Yves de Koninck

Le vendredi 06 janvier 2006

Yves De Koninck, directeur de l’Unité de neurobiologie cellulaire au centre de recherche Université Laval — Robert-Giffard, une personne sur cinq souffrira de douleur chronique dans sa vie, ce qu’il n’hésite pas à qualifier « d’épidémie ».
Le Soleil, Jean-Marie Villeneuve

SANTÉ : DÉCOUVERTES 2005

La douleur chronique au tapis

Valérie Gaudreau

Collaboration spéciale

Lueur d’espoir pour les millions de personnes souffrant de douleur chronique : une équipe du centre de recherche Université Laval — Robert-Giffard a identifié en 2005 une protéine qui joue un rôle majeur dans le dérèglement qui pousse le cerveau à envoyer un signal de douleur intense, même lorsque le corps n’est l’objet que d’une simple caresse.

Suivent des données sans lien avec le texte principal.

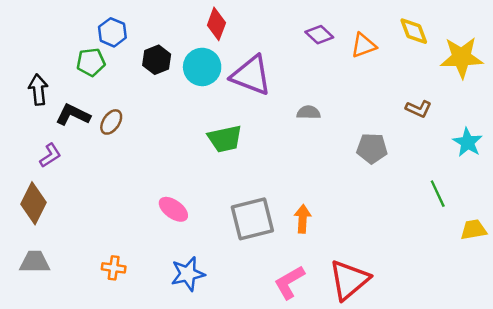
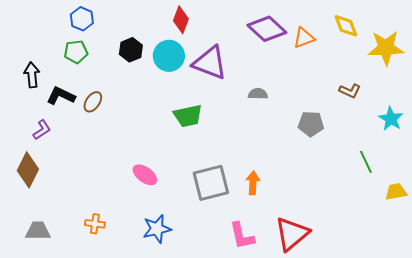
blue hexagon: (112, 32) -> (82, 19), moved
purple diamond: (319, 35) -> (267, 29), size x1.6
gray trapezoid: (35, 262) -> (38, 231), moved
pink L-shape: (289, 282) -> (242, 236), turned -72

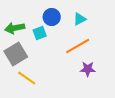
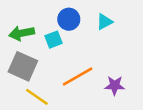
orange line: (78, 46) -> (78, 77), moved
gray square: (16, 54) -> (23, 66), turned -35

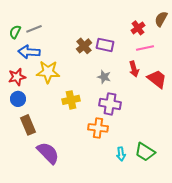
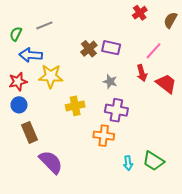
red cross: (138, 28) -> (140, 13), moved
gray line: (34, 29) -> (44, 25), moved
pink line: (145, 48) -> (153, 51), turned -36

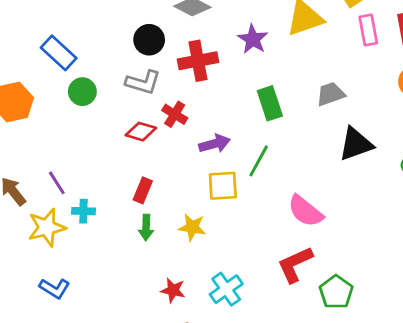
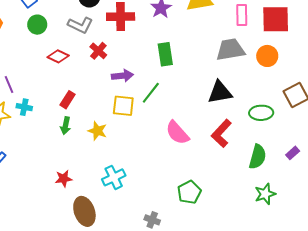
gray trapezoid: (331, 94) -> (230, 50), moved, size x1.4
red diamond: (141, 132) -> (58, 56), moved
red L-shape: (295, 264) -> (221, 133), moved, turned -32
red star: (173, 290) -> (64, 179), moved, turned -30

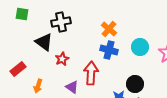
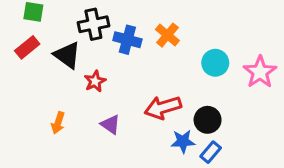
blue cross: (109, 50) -> (127, 40), moved
red rectangle: (18, 69) -> (27, 47), moved
red arrow: (91, 73) -> (163, 107), moved, turned -110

« La douleur chronique n’est pas juste un symptôme d’une autre maladie, c’est une maladie en soi », lance Yves De Koninck, professeur à la faculté de médecine de l’Université Laval et directeur de l’Unité de neurobiologie cellulaire au centre de recherche Université Laval — Robert-Giffard. Souvent méconnue, voire mal vue, la douleur chronique peut aller jusqu’à ruiner la vie de ceux pour qui chaque mouvement devient un enfer.

En 2003, l’équipe de chercheurs a découvert que certaines cellules de la moelle épinière interprètent mal les signaux et lancent au cerveau un faux message de douleur. En somme, le filtre qui doit dire au cerveau si ça fait mal ou non ne faisait tout simplement plus sa « job ». « On avait découvert que le mécanisme de filtrage était perturbé, voire inversé par l’accumulation d’ions de chlore dans les cellules », explique Yves De Koninck.
La trouvaille avait d’ailleurs été élue dans les 10 découvertes de l’année 2005 du magazine Québec Science.

La protéine BDNF

« Cette année, nous sommes repartis de là en se demandant qu’est-ce qui cause cette mauvaise interprétation des signaux », poursuit le Dr De Koninck. Le chercheur, en collaboration avec une équipe du Hospital for Sick Children de Toronto, a ainsi découvert qu’une protéine, la BDNF (pour Brain Derived Neurotrophic Factor), serait à l’origine de cette mauvaise communication au cerveau.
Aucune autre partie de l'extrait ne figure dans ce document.